Example: Restaurant review sites such as Yelp. A Yelper once claimed falsely to be a writer for SFWeekly in a restaurant review, but the publication's editor caught the lie. Turns out, the reviewer worked for a competitor of theirs, SF Weekly Voice. When SFWeekly's editor requested the review be removed, Yelp refused, calling its content "personal opinion."
Restaurants have digital marketing tactics, and that includes pandering-say, treating the "Yelp Elite" to private events, free products and numerous perks.
Online reviews aren't always an accurate way of determining a business's value. Harvard Business School economist Michael Luca analyzed the evolution of Yelp restaurant reviews and found that existing reviews appear to influence new ones. He found that the bias this created led to ratings that were inaccurate by a quarter of a star in either direction.
The crowd is fun. The crowd is creative. But the crowd doesn't necessarily have a stake in the future design of a brand.

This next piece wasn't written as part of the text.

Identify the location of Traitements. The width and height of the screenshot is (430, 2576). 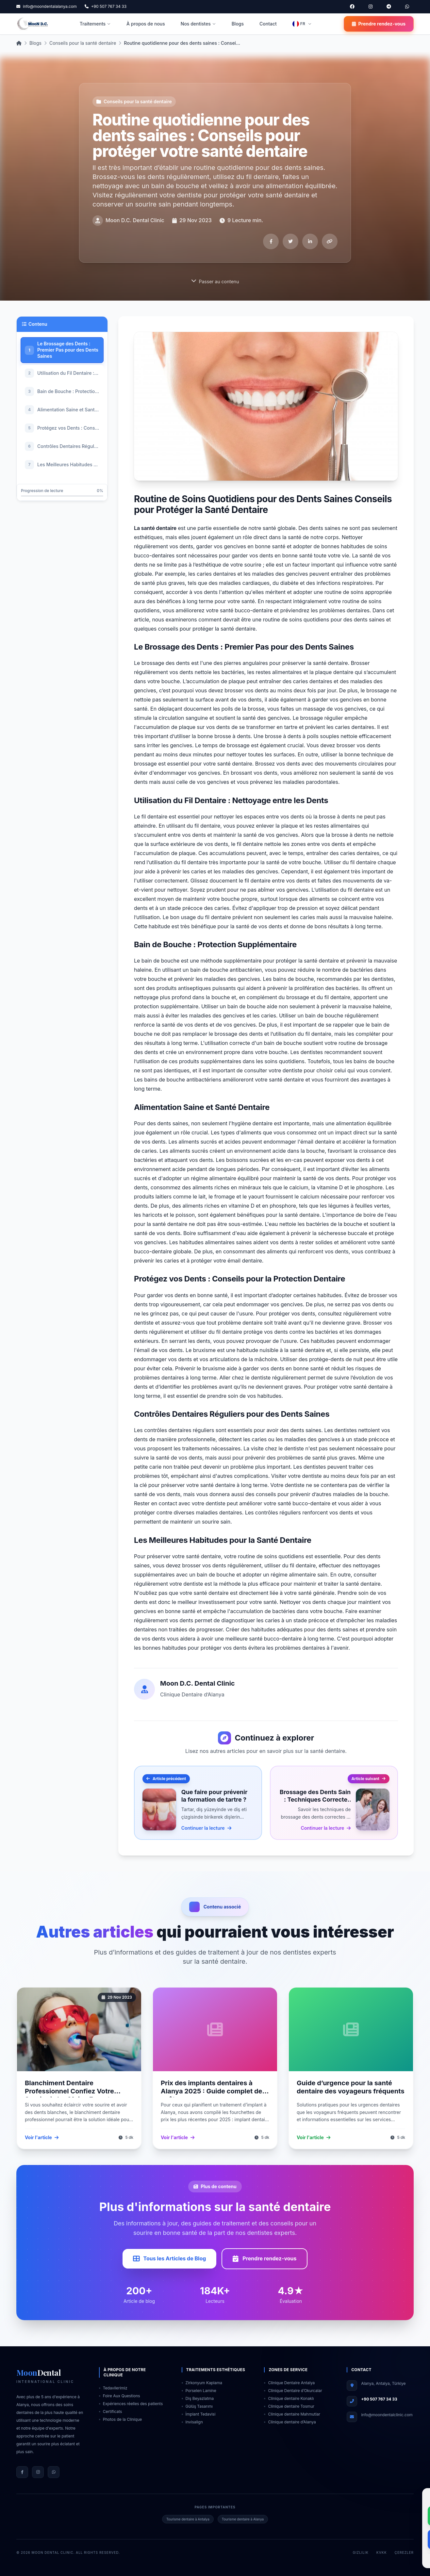
(95, 23).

A graphic designer working for free is more likely to be seeking instant fame and gratification than a lasting relationship with a company.

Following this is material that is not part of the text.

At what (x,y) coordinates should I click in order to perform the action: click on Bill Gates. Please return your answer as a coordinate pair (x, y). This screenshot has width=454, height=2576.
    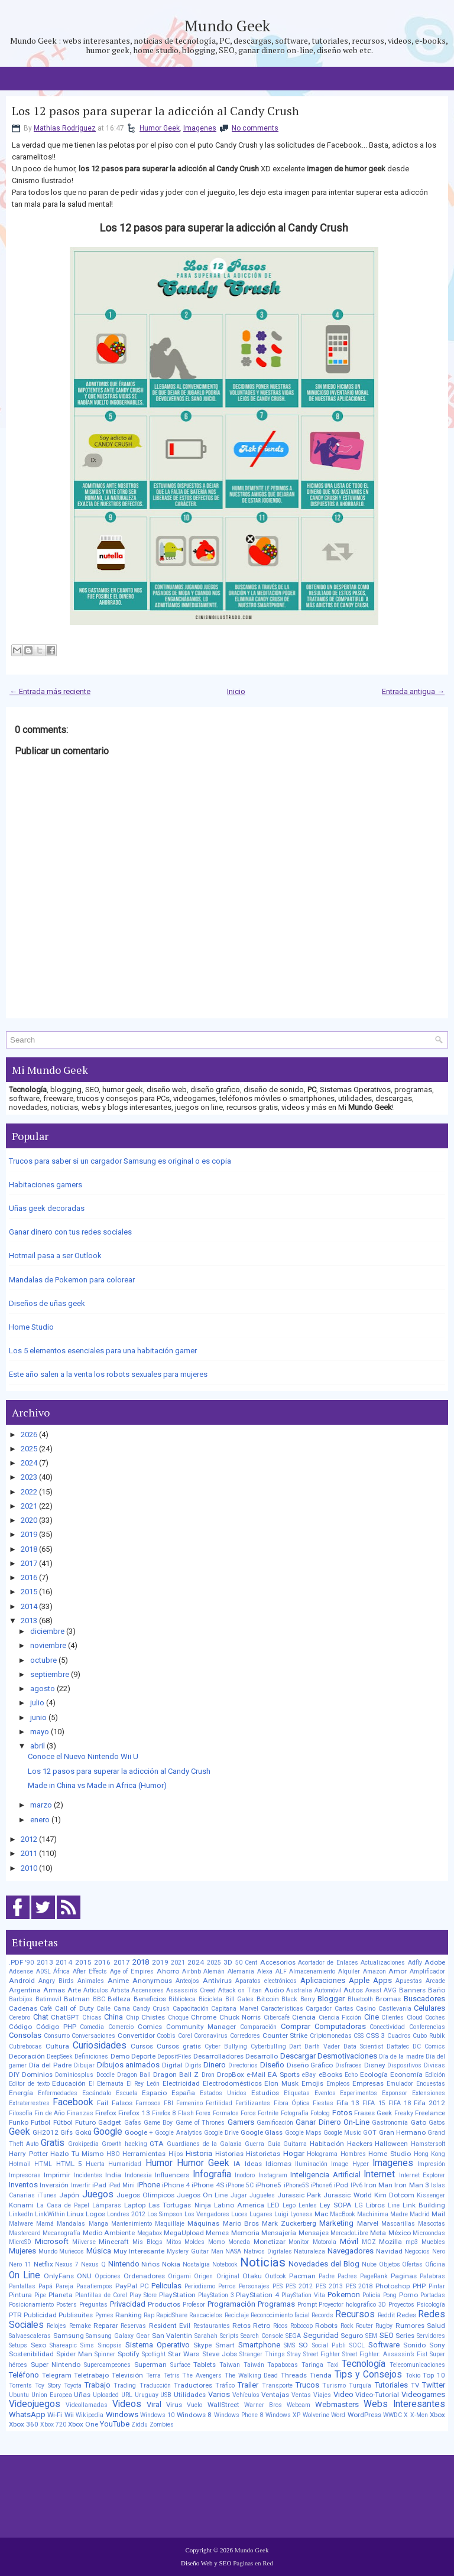
    Looking at the image, I should click on (239, 1999).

Consider: Twenty percent of the most common Super Bowl advertisers, most notably Doritos, have already used crowdsourcing, and pretty soon they will all be looking for the next new thing.
Contributors from the cloud may be nice and all, but they don't exactly follow brand guidelines to a T, and that can cause confusion with consumers. Think of it this way: Would you poll a random group of people to come up with the perfect name for your future child? A brand is like a baby, with its own identity, language and visual aesthetic. You can't trust just anyone to take care of it.
If your brand caters to an older demographic, crowd surfing likely won't work. A strong social media presence is needed for crowdsourcing to be effective, and the younger crowd is 10 times more likely to be hip to all that.
PR nightmare! In 2006, GM ran a crowdsourcing contest to help promote the Chevy Tahoe. What the carmaker got instead was a slew of consumers criticizing the Tahoe's environmental impact, with slogans like "It's Global Warming Time."
Crowdsourcing has the tendency to make your company look cheap. By following the "consumer contest" model, you're essentially saying you don't trust your own employees to handle a task.
As Forty.co's founder and CEO, James Archer, points out, if you pay a fresh-out-of-college worker $1,000 to design a logo for you, at an average $50 an hour, that employee is putting in 20 hours of work into your design. Alternatively, you can put the same amount of money into receiving 100 different designs from various people, none of whom have put in even close to 20 hours.
The more designs someone enters into a crowdsourcing contest, the better their chances of getting picked, so why should a business be surprised to find that these contestants tend to steal from other sites?
If a business chooses the logo, and finds out later that it was ripped from another site, the damage has already been done.
Why would you want your business to have a reputation for making flaky compensation guarantees? This is essentially what crowdsourcing is. Also known as 'spec work,' crowdsourcing is essentially about businesses giving little to no compensation to freelancers, and that's not playing fair.
When you open up a contest, or ask for a task or design to be created out in the ether, you are seeking the work of people with little to no experience. Even if they do have chops, it may be hard to tell who knows what without a resume, or background check.
Crowdsourcing is like ordering chicken nuggets when what you really want is a well-cooked piece of steak. You don't want to wake up in the middle of the night from nugget indigestion.
Investing in your designers and creatives is not only safer for your brand, but also better for client relationships, and your company's reputation.